GR 93468; (December, 1994) (Digest)
G.R. No. 93468 December 29, 1994
NATIONAL ASSOCIATION OF TRADE UNIONS (NATU)-REPUBLIC PLANTERS BANK SUPERVISORS CHAPTER, petitioner, vs. HON. RUBEN D. TORRES, SECRETARY OF LABOR AND EMPLOYMENT and REPUBLIC PLANTERS BANK, respondents.
FACTS
The National Association of Trade Unions (NATU)-Republic Planters Bank Supervisors Chapter filed a petition for a certification election among the bank’s supervisory employees. The bank moved to dismiss, arguing that the employees in question—Department Managers, Assistant Managers, Branch Managers/OICs, Cashiers, and Controllers—were managerial or confidential employees and thus ineligible to unionize.
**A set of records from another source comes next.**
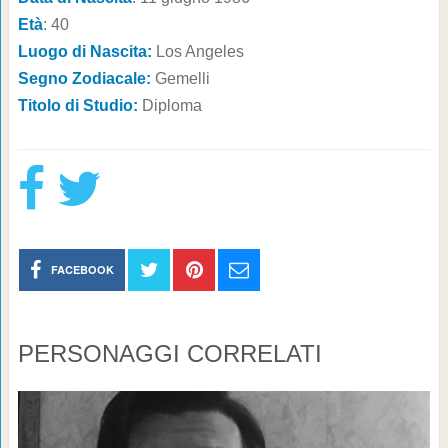
Età
: 40
Luogo di Nascita:
Los Angeles
Segno Zodiacale:
Gemelli
Titolo di Studio:
Diploma
FACEBOOK
PERSONAGGI CORRELATI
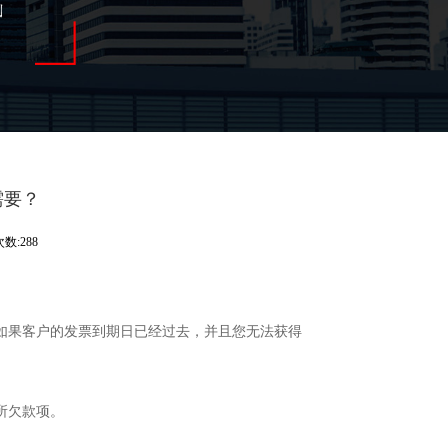
需要？
数:288
。
如果客户的发票到期日已经过去，并且您无法获得
所欠款项。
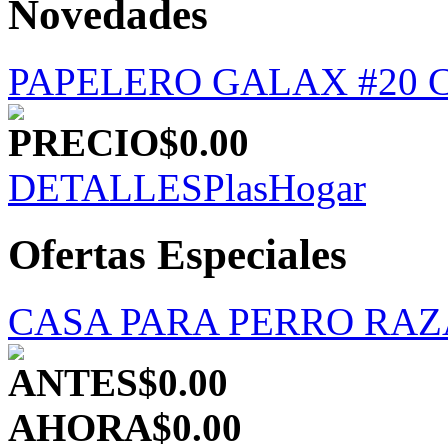
Novedades
PAPELERO GALAX #20 C
PRECIO
$0.00
DETALLES
PlasHogar
Ofertas Especiales
CASA PARA PERRO RA
ANTES
$0.00
AHORA
$0.00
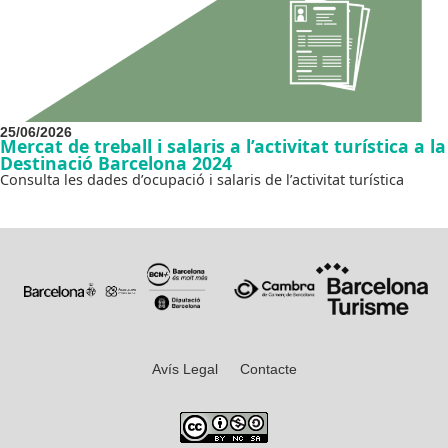
25/06/2026
Mercat de treball i salaris a l’activitat turística a la
Destinació Barcelona 2024
Consulta les dades d’ocupació i salaris de l’activitat turística
Avís Legal
Contacte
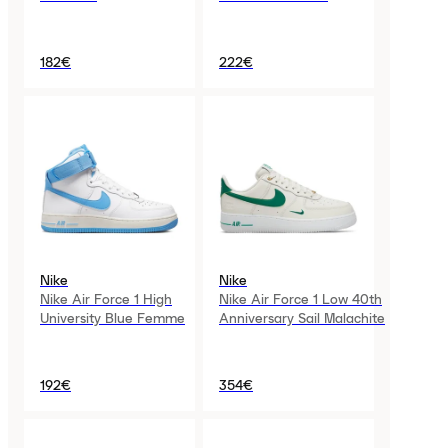
182€
222€
Nike
Nike
Nike Air Force 1 High
Nike Air Force 1 Low 40th
University Blue Femme
Anniversary Sail Malachite
192€
354€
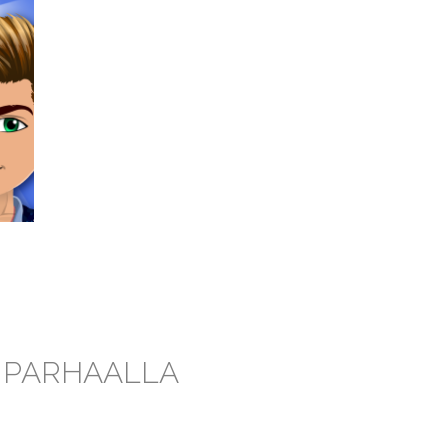
I PARHAALLA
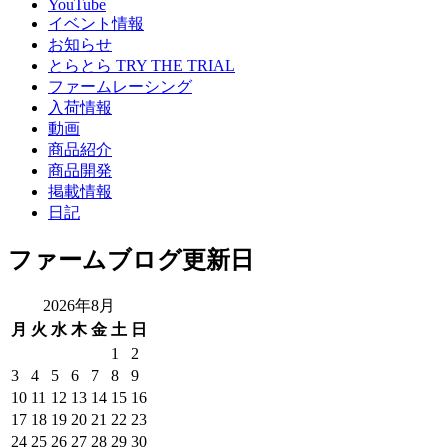
YouTube
イベント情報
お知らせ
とらとら TRY THE TRIAL
ファームレーシング
入荷情報
動画
商品紹介
商品開発
掲載情報
日記
ファームブログ更新日
2026年8月
月
火
水
木
金
土
日
1
2
3
4
5
6
7
8
9
10
11
12
13
14
15
16
17
18
19
20
21
22
23
24
25
26
27
28
29
30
The Med-Arbiter granted the petition and ordered an election. The bank appealed to the Secretary of Labor, who modified the order, declaring the aforementioned employees as managerial and therefore disqualified from joining the supervisors’ union. NATU’s motion for reconsideration was denied.
ISSUE
Whether the Department Managers, Assistant Managers, Branch Managers/OICs, Cashiers, and Controllers of Republic Planters Bank are managerial employees, rendering them ineligible to join, assist, or form a union under the Labor Code.
RULING
The Supreme Court ruled that the subject employees are not managerial employees but are properly classified as supervisors, eligible for union membership. The Court emphasized that managerial employees are those vested with powers or prerogatives to lay down and execute management policies, hire, transfer, suspend, lay-off, recall, discharge, assign, or discipline employees. The bank’s evidence, primarily consisting of affidavits from its officers and references to banking laws, failed to substantiate that these employees exercise such independent managerial authority. Their functions, such as implementing Central Bank-prescribed internal controls (like dual control and joint custody) and adhering to policies set by the head office, are indicative of supervisory duties involving the implementation of established policies, not the formulation of them. The Court found that the Secretary of Labor erred by focusing on the nature of the banking business under general banking laws instead of applying the specific statutory test for managerial employees under the Labor Code. Consequently, the assailed orders were annulled and set aside, and the Med-Arbiter’s order for a certification election was reinstated.